I'm using the SDK to build a tap for Google Search...
# singer-tap-development
a
I'm using the SDK to build a tap for Google Search Console api that can accept a service account credential. I'm using the
googleapiclient
library rather than a more traditional rest stream with structured URL, so I'm just passing a dict to a function like so to get my json:
Copy code
self.authenticator.service.searchanalytics().query(
                siteUrl=self.config['site_url'],
                body = body
            )
What I need to to is create a date range between start and end dates, and then pass each date to the api as a query parameter in the body. How can I store the last queried in a state file.

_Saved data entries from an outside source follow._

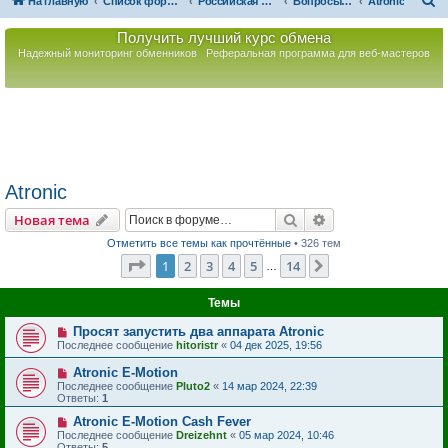
П
На главную
Список форумов
Российская Ассоциация Развития Игорного Бизнеса
Вопросы по игорному оборудованию
Atronic
о
Получить лучший курс обмена
и
Надежный мониторинг обменников
Реферальная программа для веб-мастеров
с
к
Atronic
Поиск
Расширенный пои
Новая тема
Отметить все темы как прочтённые
• 326 тем
Страница
1
из
14
1
2
3
4
5
14
След.
…
Темы
Просят запустить два аппарата Atronic
Последнее сообщение
hitoristr
«
04 дек 2025, 19:56
Atronic E-Motion
Последнее сообщение
Pluto2
«
14 мар 2024, 22:39
Ответы:
1
Atronic E-Motion Cash Fever
Последнее сообщение
Dreizehnt
«
05 мар 2024, 10:46
Ответы:
5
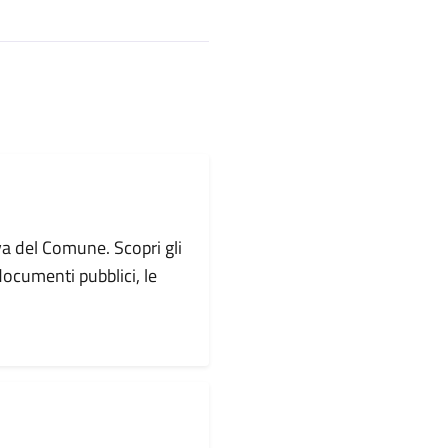
va del Comune. Scopri gli
i documenti pubblici, le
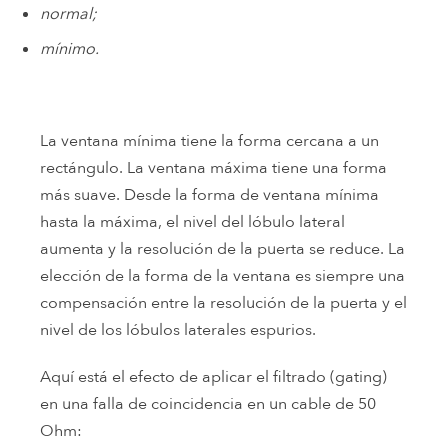
normal;
mínimo.
La ventana mínima tiene la forma cercana a un
rectángulo. La ventana máxima tiene una forma
más suave. Desde la forma de ventana mínima
hasta la máxima, el nivel del lóbulo lateral
aumenta y la resolución de la puerta se reduce. La
elección de la forma de la ventana es siempre una
compensación entre la resolución de la puerta y el
nivel de los lóbulos laterales espurios.
Aquí está el efecto de aplicar el filtrado (gating)
en una falla de coincidencia en un cable de 50
Ohm:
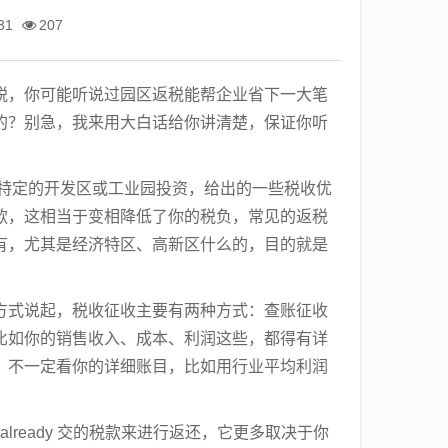
31
207
税，你可能听说过园区返税能帮企业省下一大笔
的？别急，我来用大白话给你讲清楚，保证你听
个特定的开发区或工业园投资，给出的一些税收优
款，这相当于变相降低了你的税负，常见的返税
有，尤其是经济特区、高新区什么的，目的就是
方式说起，税收征收主要有两种方式：查账征收
比如你的销售收入、成本、利润这些，都得有详
，不一定看你的详细账目，比如用行业平均利润
ready 交的税款来进行返还，它更多取决于你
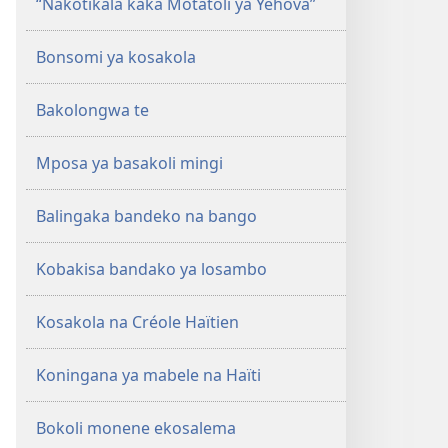
“Nakotikala kaka Motatoli ya Yehova”
Bonsomi ya kosakola
Bakolongwa te
Mposa ya basakoli mingi
Balingaka bandeko na bango
Kobakisa bandako ya losambo
Kosakola na Créole Haïtien
Koningana ya mabele na Haïti
Bokoli monene ekosalema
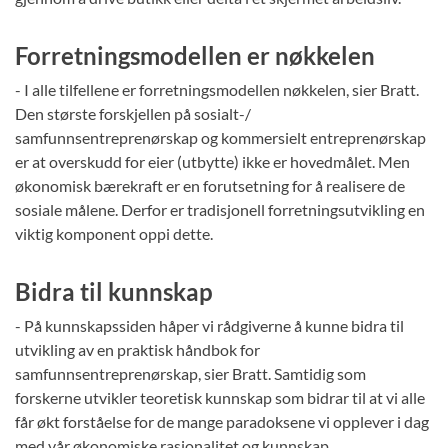
Forretningsmodellen er nøkkelen
- I alle tilfellene er forretningsmodellen nøkkelen, sier Bratt.
Den største forskjellen på sosialt-/
samfunnsentreprenørskap og kommersielt entreprenørskap
er at overskudd for eier (utbytte) ikke er hovedmålet. Men
økonomisk bærekraft er en forutsetning for å realisere de
sosiale målene. Derfor er tradisjonell forretningsutvikling en
viktig komponent oppi dette.
Bidra til kunnskap
- På kunnskapssiden håper vi rådgiverne å kunne bidra til
utvikling av en praktisk håndbok for
samfunnsentreprenørskap, sier Bratt. Samtidig som
forskerne utvikler teoretisk kunnskap som bidrar til at vi alle
får økt forståelse for de mange paradoksene vi opplever i dag
med vår økonomiske rasjonalitet og kunnskap.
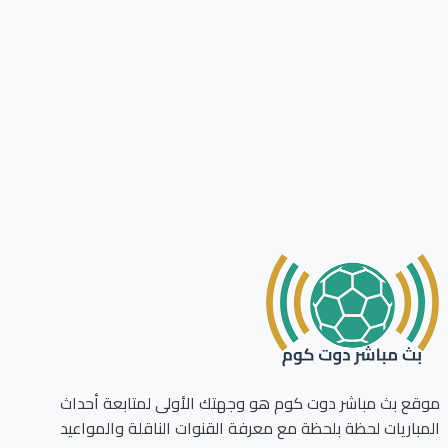
ع بث مباشر دوت كوم هو وجهتك الأولى لمتابعة أحداث
باريات لحظة بلحظة مع معرفة القنوات الناقلة والمواعيد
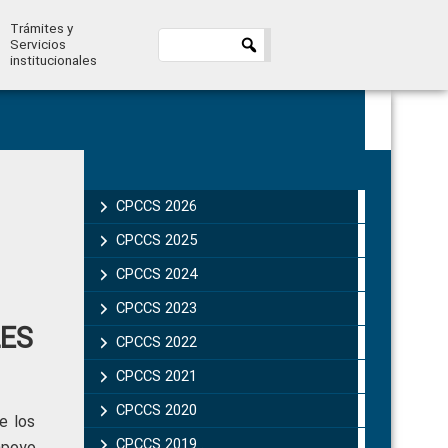
Trámites y
Servicios
institucionales
Primary
Sidebar
CPCCS 2026
CPCCS 2025
CPCCS 2024
CPCCS 2023
LES
CPCCS 2022
CPCCS 2021
CPCCS 2020
e los
CPCCS 2019 .
apoyo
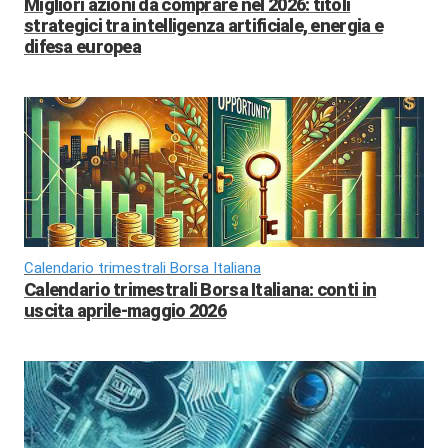
Migliori azioni da comprare nel 2026: titoli
strategici tra intelligenza artificiale, energia e
difesa europea
Calendario trimestrali Borsa Italiana
Calendario trimestrali Borsa Italiana: conti in
uscita aprile-maggio 2026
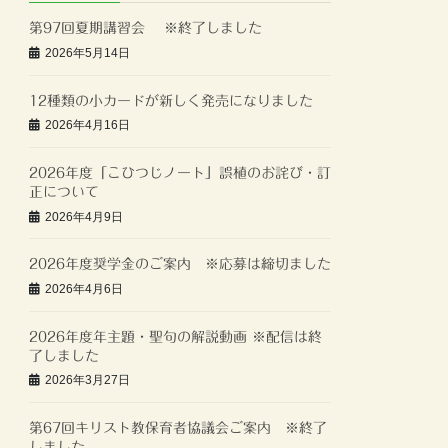
第97回夏期講習会 ※終了しました
2026年5月14日
12種類の小カードが新しく発売になりました
2026年4月16日
2026年度「こひつじノート」誤植のお詫び・訂
正について
2026年4月9日
2026年度奨学金のご案内 ※応募は締切ました
2026年4月6日
2026年度年主題・聖句の解説動画 ※配信は終
了しました
2026年3月27日
第67回キリスト教保育者協議会ご案内 ※終了
しました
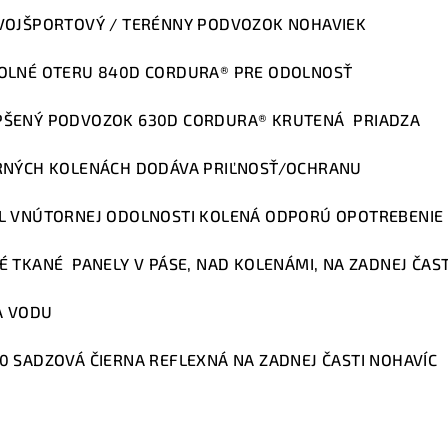
VOJŠPORTOVÝ / TERÉNNY PODVOZOK NOHAVIEK
OLNÉ OTERU 840D CORDURA® PRE ODOLNOSŤ
PŠENÝ PODVOZOK 630D CORDURA® KRUTENÁ PRIADZA
RNÝCH KOLENÁCH DODÁVA PRIĽNOSŤ/OCHRANU
L VNÚTORNEJ ODOLNOSTI KOLENÁ ODPORÚ OPOTREBENIE
 TKANÉ PANELY V PÁSE, NAD KOLENÁMI, NA ZADNEJ ČAS
A VODU
 SADZOVÁ ČIERNA REFLEXNÁ NA ZADNEJ ČASTI NOHAVÍC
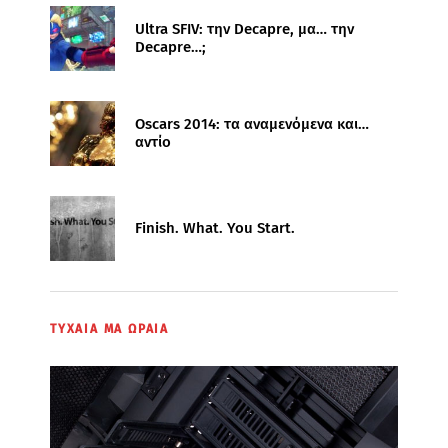
Ultra SFIV: την Decapre, μα… την
Decapre…;
Oscars 2014: τα αναμενόμενα και…
αντίο
Finish. What. You Start.
ΤΥΧΑΙΑ ΜΑ ΩΡΑΙΑ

For instance, if I've already ran the from 2023-11-01 up to 2023-11-19, then when I run again tonight, I should only collect data for
2023-11-20
as my state file tells me I've ran up to
2023-11-19
already? I was going to mutate
context
but the docs advise specifically against that.
s
I have done something like this in tap-rest-api-msdk. I am not saying that I have followed best practice but it seems to work for where I used this in FHIR API's. https://github.com/s7clarke10/tap-rest-api-msdk/blob/4f87c1adae00446388ebbe418c70b87c231856dc/tap_rest_api_msdk/streams.py#L515 https://github.com/s7clarke10/tap-rest-api-msdk/blob/4f87c1adae00446388ebbe418c70b87c231856dc/tap_rest_api_msdk/utils.py#L99-L115 I have specified what the replication key is as part of my stream to ensure the current position is saved as bookmark position. If there is no bookmark value it will work with the supplied START_DATE otherwise it will work with the latest bookmark. It will add in an appropriate query to the API to return data from the last position it got up to. https://github.com/s7clarke10/tap-rest-api-msdk/blob/4f87c1adae00446388ebbe418c70b87c231856dc/tap_rest_api_msdk/streams.py#L537-L553
a
Thanks, I didn't even try setting
replication_key
that seems to solve it completely. Another bit of SDK magic 🪄